Monday, October 18, 2010

book review - The Land of Green Plums - Herta Muller


"Edgar nodded and Georg said: Everyone's a villager here. Our heads may have left home, but our feet are just standing in a different village. No cities can grow in a dictatorship, because everything stays small when it's being watched."


There is a moment early on in this book when four student friends find that they need to find a place to hide some books. Who can they trust in a state where informers and eyes are watching everywhere? Just hiding a book is something that could potentially land you in hot water so reasonably quickly you are introduced to the author's world of paranoia and fear.

The world where Georg, Kurt, Edgar and the female narrator occupy is one dominated by Ceausescu and it is a regime that is determined to crush individualism and any potential threat to the state. One of the victims of that regime is Lola who chooses to take her own life early on in the story after she comes up against the brutality of the state.

Her example unites four students who share the same views on the system and the same urge to defy it. Not defy it in terms of demonstrations and political actions but defy it in terms of wanting freedom of thought. The story follows them as they leave college and get jobs in factories where they are constantly kept under surveillance. They meet their nemesis in the secret service who is determined to break them and harasses their families as well as getting the few neutral friends to turn on them.

The style is almost diary like with small to long passages coming on top of each other to give you an idea of what it must be like to live in a society where the fear of the state is the first lesson handed down from parent to child and the consequences of free thought are dire.

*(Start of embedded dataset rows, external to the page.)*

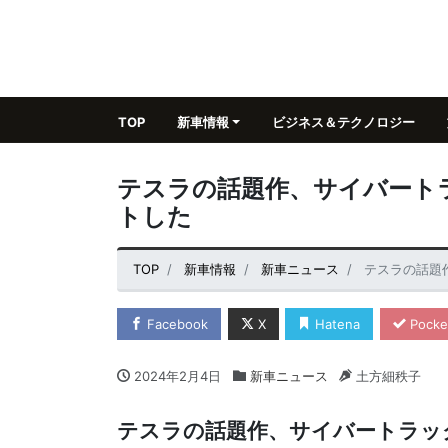
TOP
新車情報
ビジネス＆テクノロジー
テスラの話題作、サイバート
トした
TOP
新車情報
新車ニュース
テスラの話題
Facebook
X
Hatena
Pocke
2024年2月4日
新車ニュース
土方細秩子
テスラの話題作、サイバートラッ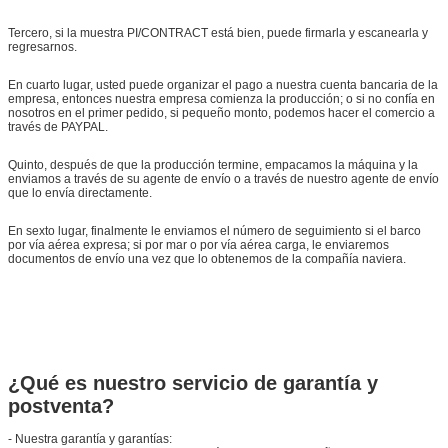
Tercero, si la muestra PI/CONTRACT está bien, puede firmarla y escanearla y
regresarnos.
En cuarto lugar, usted puede organizar el pago a nuestra cuenta bancaria de la
empresa, entonces nuestra empresa comienza la producción; o si no confía en
nosotros en el primer pedido, si pequeño monto, podemos hacer el comercio a
través de PAYPAL.
Quinto, después de que la producción termine, empacamos la máquina y la
enviamos a través de su agente de envío o a través de nuestro agente de envío
que lo envía directamente.
En sexto lugar, finalmente le enviamos el número de seguimiento si el barco
por vía aérea expresa; si por mar o por vía aérea carga, le enviaremos
documentos de envío una vez que lo obtenemos de la compañía naviera.
¿Qué es nuestro servicio de garantía y
postventa?
- Nuestra garantía y garantías: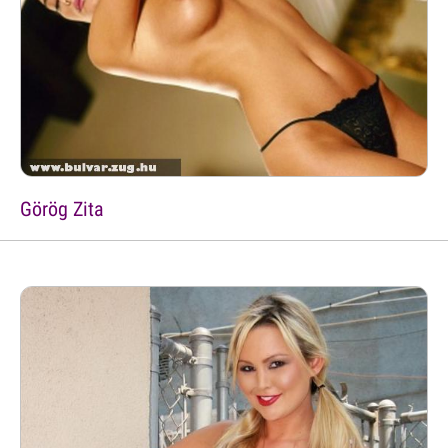
Görög Zita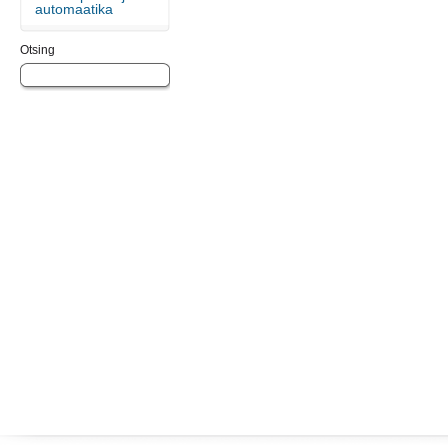
automaatika
Otsing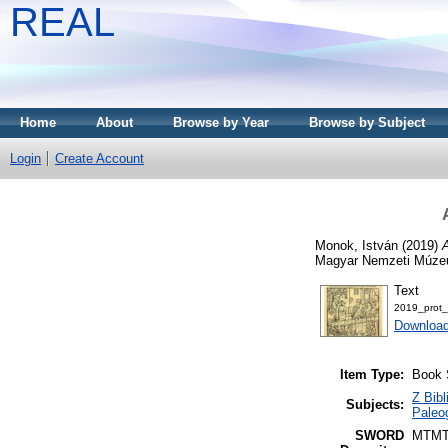
REAL
Home
About
Browse by Year
Browse by Subject
Login
Create Account
Monok, István
(2019)
Magyar Nemzeti Múzeu
Text
2019_prot_
Downloa
Item Type:
Book 
Z Bibl
Subjects:
Paleog
SWORD
MTM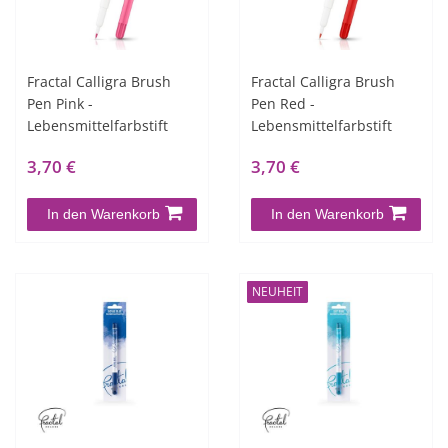
Fractal Calligra Brush
Fractal Calligra Brush
Pen Pink -
Pen Red -
Lebensmittelfarbstift
Lebensmittelfarbstift
3,70 €
3,70 €
In den Warenkorb
In den Warenkorb
NEUHEIT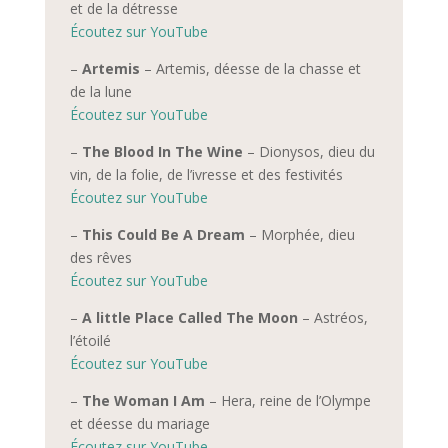
et de la détresse
Écoutez sur YouTube
–
Artemis
– Artemis, déesse de la chasse et
de la lune
Écoutez sur YouTube
–
The Blood In The Wine
– Dionysos, dieu d
u
vin, de la folie, de l’ivresse et des festivités
Écoutez sur YouTube
–
This Could Be A Dream
– Morphée, dieu
des rêves
Écoutez sur YouTube
–
A little Place Called The Moon
– Astréos,
l’étoilé
Écoutez sur YouTube
–
The Woman I Am
– Hera, reine de l’Olym
pe
et déesse du mariage
Écoutez sur YouTube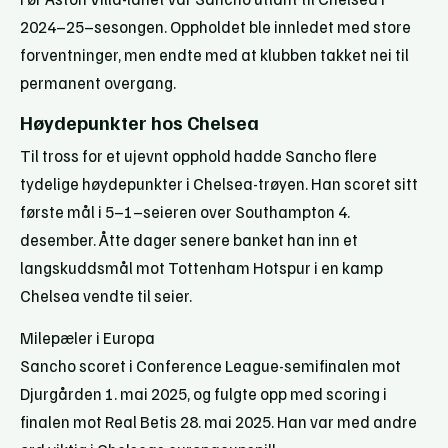
2024–25–sesongen. Oppholdet ble innledet med store
forventninger, men endte med at klubben takket nei til
permanent overgang.
Høydepunkter hos Chelsea
Til tross for et ujevnt opphold hadde Sancho flere
tydelige høydepunkter i Chelsea-trøyen. Han scoret sitt
første mål i 5–1–seieren over Southampton 4.
desember. Åtte dager senere banket han inn et
langskuddsmål mot Tottenham Hotspur i en kamp
Chelsea vendte til seier.
Milepæler i Europa
Sancho scoret i Conference League-semifinalen mot
Djurgården 1. mai 2025, og fulgte opp med scoring i
finalen mot Real Betis 28. mai 2025. Han var med andre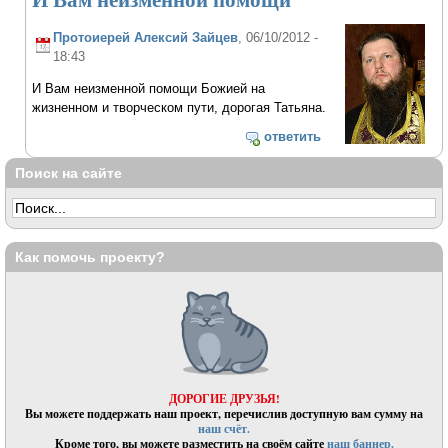
Протоиерей Алексий Зайцев
, 06/10/2012 -
18:43
И Вам неизменной помощи Божией на
жизненном и творческом пути, дорогая Татьяна.
ответить
Поиск на сайте
Как помочь проекту?
ДОРОГИЕ ДРУЗЬЯ!
Вы можете поддержать наш проект, перечислив доступную вам сумму на
наш счёт.
Кроме того, вы можете разместить на своём сайте
наш баннер.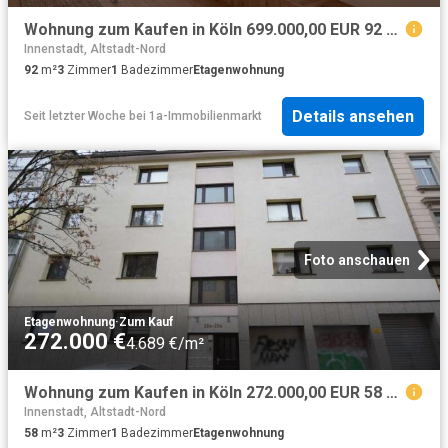
Wohnung zum Kaufen in Köln 699.000,00 EUR 92 m²
Innenstadt, Altstadt-Nord
92
m²
3
Zimmer
1
Badezimmer
Etagenwohnung
Details ansehen
Seit letzter Woche
bei
1a-Immobilienmarkt
Foto anschauen
Etagenwohnung
·
Zum Kauf
272.000 €
4.689 €/m²
Wohnung zum Kaufen in Köln 272.000,00 EUR 58 m²
Innenstadt, Altstadt-Nord
58
m²
3
Zimmer
1
Badezimmer
Etagenwohnung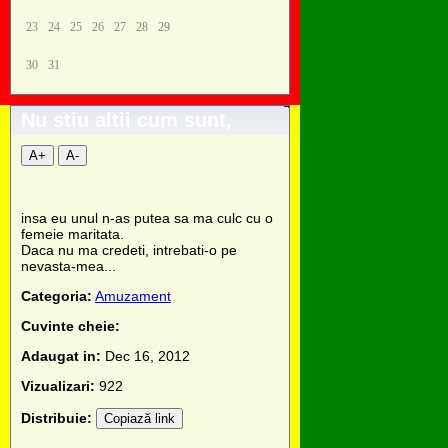
23
24
25
26
27
28
29
30
31
Nu stiu altii cum sunt,
A+
A-
insa eu unul n-as putea sa ma culc cu o
femeie maritata.
Daca nu ma credeti, intrebati-o pe
nevasta-mea...
Categoria:
Amuzament
Cuvinte cheie:
Adaugat in:
Dec 16, 2012
Vizualizari:
922
Distribuie:
Copiază link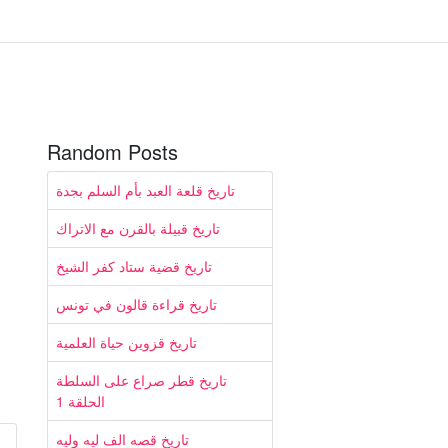
Random Posts
تاريخ قلعة العبد بأم السلم بجدة
تاريخ قبيلة بالقرن مع الاتراك
تاريخ قضية ستاد كفر الشيخ
تاريخ قراءة قالون في تونس
تاريخ قزوين حياة العلمية
تاريخ قطر صراع على السلطة
الحلقة 1
تاريخ قصه الف ليه وليه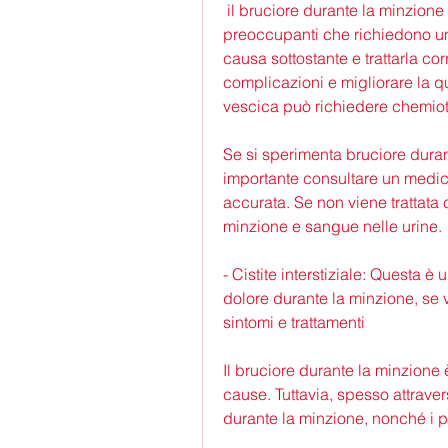
 il bruciore durante la minzione e il sangue nelle urine possono essere sintomi 
preoccupanti che richiedono un
causa sottostante e trattarla co
complicazioni e migliorare la qual
vescica può richiedere chemiote
Se si sperimenta bruciore duran
importante consultare un medico
accurata. Se non viene trattata
minzione e sangue nelle urine.
- Cistite interstiziale: Questa 
dolore durante la minzione, se
sintomi e trattamenti
Il bruciore durante la minzion
cause. Tuttavia, spesso attraver
durante la minzione, nonché i po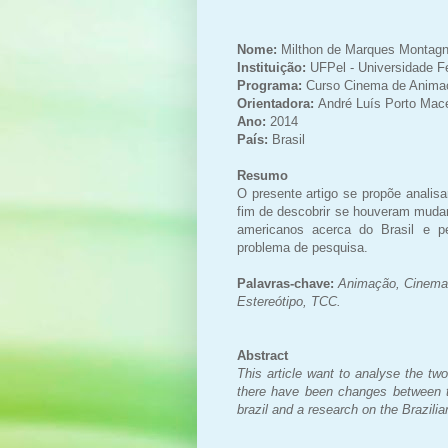
Nome:
Milthon de Marques Montagn
Instituição:
UFPel - Universidade F
Programa:
Curso Cinema de Animaç
Orientadora:
André Luís Porto Mac
Ano:
2014
País:
Brasil
Resumo
O presente artigo se propõe analis
fim de descobrir se houveram mudan
americanos acerca do Brasil e pe
problema de pesquisa.
Palavras-chave:
Animação, Cinema 
Estereótipo,
TCC.
Abstract
This article want to analyse the tw
there have been changes between t
brazil and a research on the Brazilian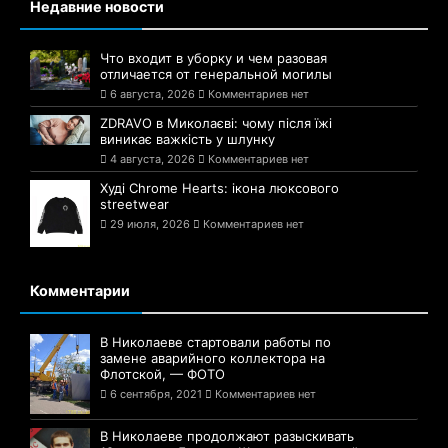
Недавние новости
Что входит в уборку и чем разовая
отличается от генеральной могилы
6 августа, 2026
Комментариев нет
ZDRAVO в Миколаєві: чому після їжі
виникає важкість у шлунку
4 августа, 2026
Комментариев нет
Худі Chrome Hearts: ікона люксового
streetwear
29 июля, 2026
Комментариев нет
Комментарии
В Николаеве стартовали работы по
замене аварийного коллектора на
Флотской, — ФОТО
6 сентября, 2021
Комментариев нет
В Николаеве продолжают разыскивать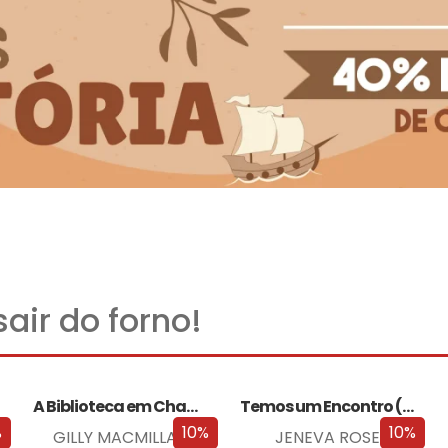
air do forno!
A Biblioteca em Chamas
Temos um Encontro (Outra Vez)
%
10%
10%
GILLY MACMILLAN
JENEVA ROSE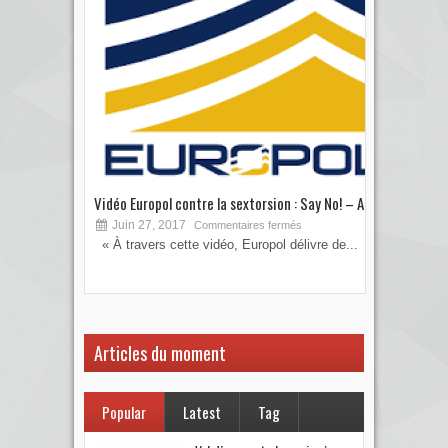
Vidéo Europol contre la sextorsion : Say No! – A...
Les 
Juin 27, 2017
S
Commentaires fermés
« À travers cette vidéo, Europol délivre de...
Vous
votre
Articles du moment
Popular
Latest
Tag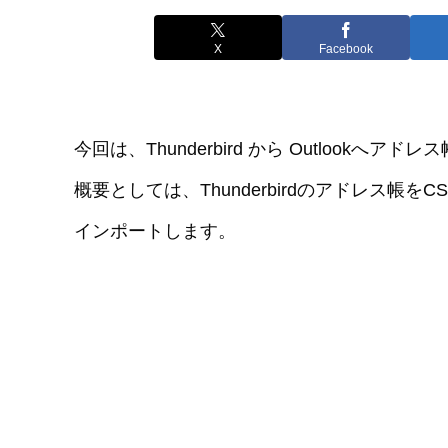
X
Facebook
今回は、Thunderbird から Outlookへ
概要としては、Thunderbirdのアドレス帳をC
インポートします。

Even when they escape the country they can never really escape the fear, the sense of surveillance and the threat from a regime that has to squash anyone who disagrees with them. It might not be easy to follow on occasions and the jerky results of it being clipped passages makes it difficult for the narrative to flow sometimes.

But the feeling it provides is one that is going to be more memorable than the story. The sense of paranoia, fear and the limits to where an individual can escape to when the only real escape is in their head is brilliantly delivered.